## EXERCISE DETAILS
All lines from the one bearing "月給28万6,000円～60万1,000円" through the end of the data below must be printed exactly as they stand, with pictures removed.

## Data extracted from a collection
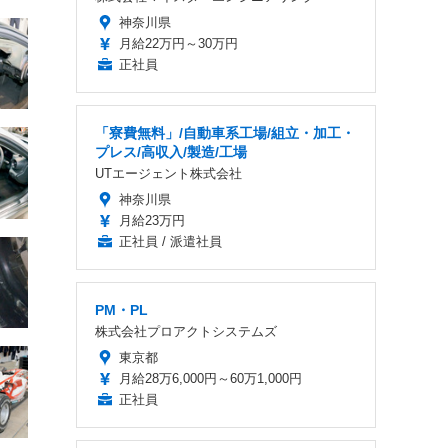
神奈川県
月給22万円～30万円
正社員
「寮費無料」/自動車系工場/組立・加工・
プレス/高収入/製造/工場
UTエージェント株式会社
神奈川県
月給23万円
正社員 / 派遣社員
PM・PL
株式会社プロアクトシステムズ
東京都
月給28万6,000円～60万1,000円
正社員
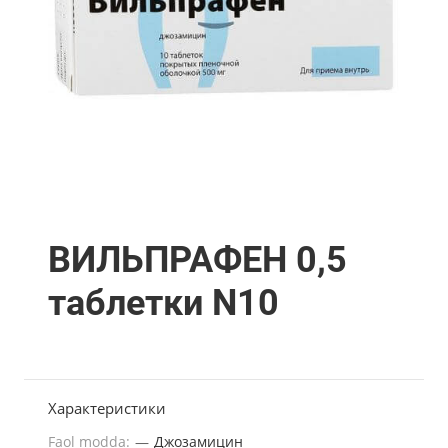
ВИЛЬПРАФЕН 0,5
таблетки N10
Характеристики
Faol modda:
—
Джозамицин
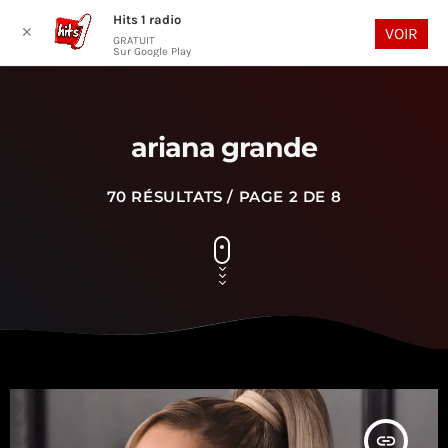
Hits 1 radio
play_arrow
search
menu
✕
VOIR
GRATUIT
Sur Google Play
ariana grande
70 RÉSULTATS / PAGE 2 DE 8
insert_link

## TASK SOLUTION
月給28万6,000円～60万1,000円
正社員
ВИЛЬПРАФЕН 0,5
таблетки N10
Характеристики
Faol modda:
—
Джозамицин
Hits 1 radio
play_arrow
search
menu
✕
VOIR
GRATUIT
Sur Google Play
ariana grande
70 RÉSULTATS / PAGE 2 DE 8
insert_link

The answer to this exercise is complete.